Edukasi dari Sendok, Garpu dan Mainanku


Bangkit prayogo
---
            Saya selalu ingin berpikir akan manfaat hidup di dunia ini, segala yang diciptakan oleh Tuhan dan manusia adalah bentuk dari kemajuan dan keteguhan iman bersama. Oleh sebab itu, akhir-akhir ini saya mencoba berpikir akan hal-hal yang kecil tapi memunyai nilai manfaat yang jauh lebih besar, daripada yang besar itu sendiri. Seperti apa? Seperti benda-benda mati yang sering saya jumpai, bahkan kita jumpai sehari-hari dan dianggap sebagai satu nilai yang tidak teramat penting adanya. Saya pernah bertanya pada diri sendiri, apakah sendok itu bicara merasakan kepedihan, jika tidak segera dibersihkan sehabis digunakan alat makan untuk manusia? Atau apakah garpu itu tidak menangis, saat manusia sering mengumpat kepada mereka, padahal itu ulah manusia sendiri (sering tertusuk ujungnya yang tajam).
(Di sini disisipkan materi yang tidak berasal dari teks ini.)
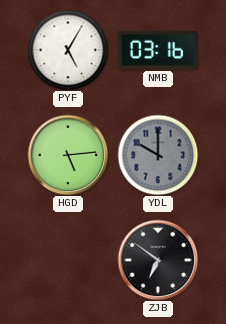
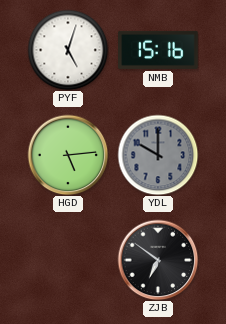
PYF: 5:05 -> 5:03
NMB: 03:16 -> 15:16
            Pertanyaan-pertanyaan itu muncul dengan bergantian, membuat diri saya sedih, kadang tertawa, bahkan saya pernah mencium sendok dan garbu di dapur, seperti mencium harum tubuh kekasih. Apakah ini tidak waras? Mungkin saya menganggap hal yang saya lakukan itu sebagai tanda kecintaan saya terhadap hal-hal kecil, mengapa kita tidak pernah menghargai apa yang ada di sekitar kita? Contoh sendok dan garpu adalah salahsatu contoh kecil dari beberapa ribu benda mati yang seliweran di hadapan mata kita saat ini. Secara tidak langsung benda-benda seperti sendok memberi nilai edukasi kepada saya, saya merasa malu, malu pada benda-benda itu. Pernah suatu saat Ibu saya membuang sendok-sendok yang telah berkarat, lalu saya dengan cekatan melarang Ibu saya untuk membuang sendok-sendok itu, kenapa bisa demikian? Ada rasa empati yang seolah-olah mereka (sendok) ingin dimengerti, ingin dihargai, ingin pula dicintai seperti saya mencintai pasangan (kalau ada), mencintai Bapak, Ibu, Kakak, Sahabat dan Musuh.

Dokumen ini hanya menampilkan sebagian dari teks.